My grandparents’ decision to interchange family life in town with carefree summers by the sea was in tune with national thinking. Nearby Cleethorpes, meanwhile, with its twinkly lights and promenade, just a 30-minute stroll from the camp, was quickly catching up with the likes of Pontins holiday resorts as a favoured destination for breaks in the sun.
Families at the time were also seeking improvements in social welfare and, ultimately, wanted a place to call their own. That aspiration is a timeless one. Seventy years on, The Fitties is home to a vibrant community of residents who lease their plots from the council for 10 months a year, in line with the official ‘closed season’, which covers December and January. Living alongside artists, musicians and fishermen, there are young couples, second-homers and holiday-makers, many of whom, just like their predecessors, says local author Alan Dowling ‘are looking to escape the hurly-burly of everyday life’.

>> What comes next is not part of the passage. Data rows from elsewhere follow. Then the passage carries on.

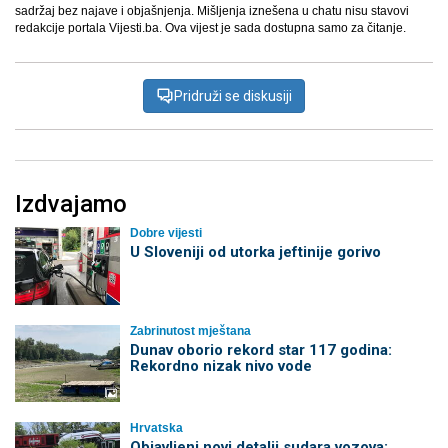
sadržaj bez najave i objašnjenja. Mišljenja iznešena u chatu nisu stavovi
redakcije portala Vijesti.ba. Ova vijest je sada dostupna samo za čitanje.
Pridruži se diskusiji
Izdvajamo
Dobre vijesti
U Sloveniji od utorka jeftinije gorivo
Zabrinutost mještana
Dunav oborio rekord star 117 godina:
Rekordno nizak nivo vode
Hrvatska
Objavljeni novi detalji sudara vozova:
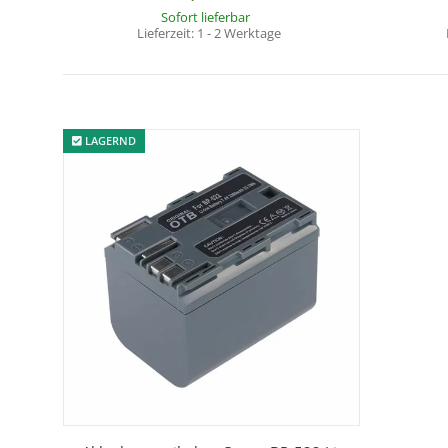
Sofort lieferbar
Lieferzeit:
1 - 2 Werktage
LAGERND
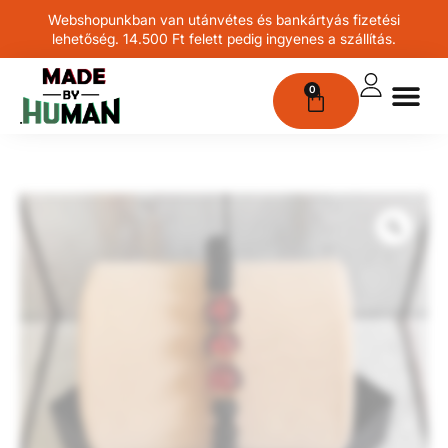
Webshopunkban van utánvétes és bankártyás fizetési
lehetőség. 14.500 Ft felett pedig ingyenes a szállítás.
0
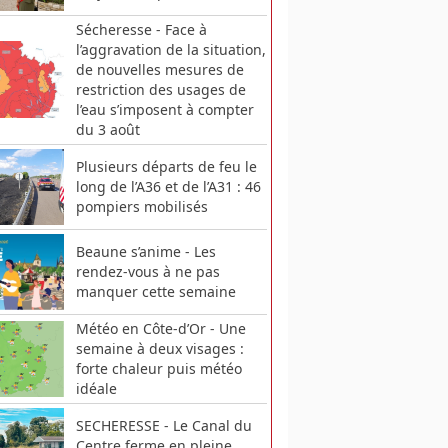
Sécheresse - Face à
l’aggravation de la situation,
de nouvelles mesures de
restriction des usages de
l’eau s’imposent à compter
du 3 août
Plusieurs départs de feu le
long de l’A36 et de l’A31 : 46
pompiers mobilisés
Beaune s’anime - Les
rendez-vous à ne pas
manquer cette semaine
Météo en Côte-d’Or - Une
semaine à deux visages :
forte chaleur puis météo
idéale
SECHERESSE - Le Canal du
Centre ferme en pleine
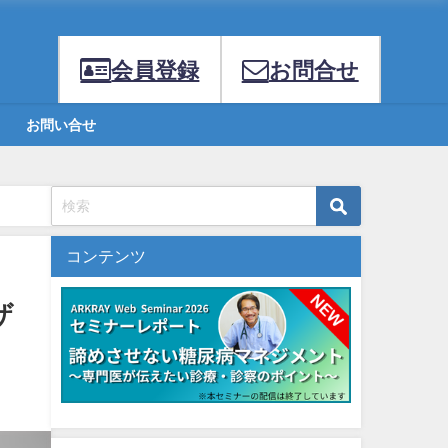
会員登録
お問合せ
お問い合せ
コンテンツ
ザ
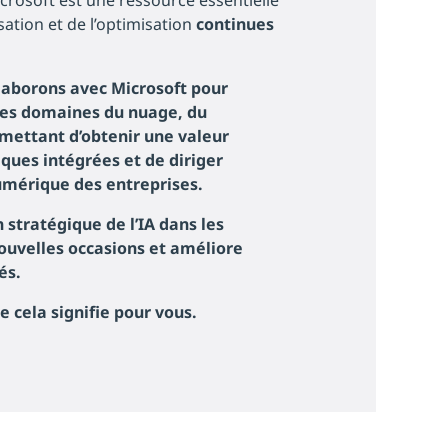
rosoft est une ressource essentielle
ation et de l’optimisation
continues
llaborons avec Microsoft pour
 les domaines du nuage, du
rmettant d’obtenir une valeur
ques intégrées et de diriger
umérique des entreprises.
stratégique de l’IA dans les
nouvelles occasions et améliore
és
.
e cela signifie pour vous.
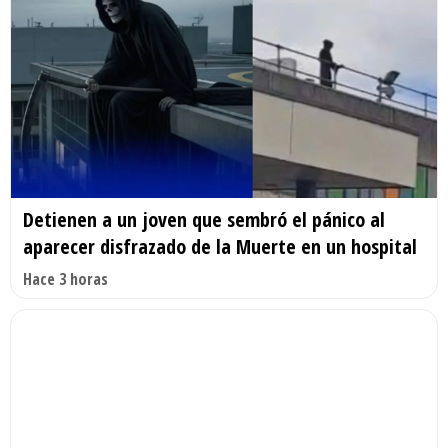
Detienen a un joven que sembró el pánico al
aparecer disfrazado de la Muerte en un hospital
Hace 3 horas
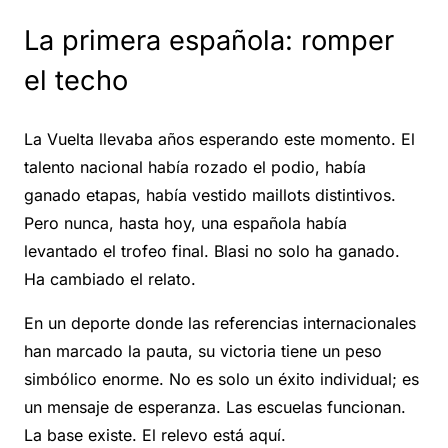
La primera española: romper
el techo
La Vuelta llevaba años esperando este momento. El
talento nacional había rozado el podio, había
ganado etapas, había vestido maillots distintivos.
Pero nunca, hasta hoy, una española había
levantado el trofeo final. Blasi no solo ha ganado.
Ha cambiado el relato.
En un deporte donde las referencias internacionales
han marcado la pauta, su victoria tiene un peso
simbólico enorme. No es solo un éxito individual; es
un mensaje de esperanza. Las escuelas funcionan.
La base existe. El relevo está aquí.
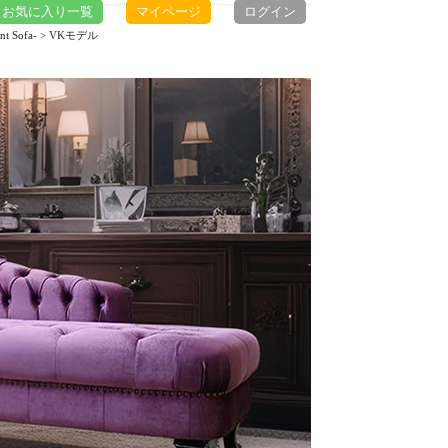
お気に入り一覧
マイページ
ログイン
 Sofa-
> VKモデル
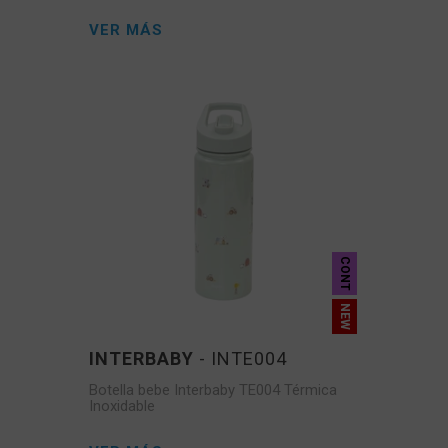
VER MÁS
CONT
INTERBABY
- INTE004
Botella bebe Interbaby TE004 Térmica
Inoxidable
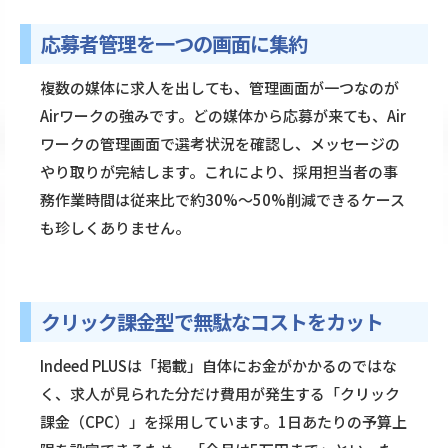
応募者管理を一つの画面に集約
複数の媒体に求人を出しても、管理画面が一つなのが
Airワークの強みです。どの媒体から応募が来ても、Air
ワークの管理画面で選考状況を確認し、メッセージの
やり取りが完結します。これにより、採用担当者の事
務作業時間は従来比で約30%〜50%削減できるケース
も珍しくありません。
クリック課金型で無駄なコストをカット
Indeed PLUSは「掲載」自体にお金がかかるのではな
く、求人が見られた分だけ費用が発生する「クリック
課金（CPC）」を採用しています。1日あたりの予算上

Some years ago a chalet owner here described the area to Alan ‘as a fairyland’. ‘I have to say,’ he admits, ‘it’s unlike anything I’ve ever seen.’ His book, Humberston Fitties: The Story of a Lincolnshire Plotland, provides a fascinating historic account of this seashore community, while seeking out its timeless appeal through interviews with some of the very first residents.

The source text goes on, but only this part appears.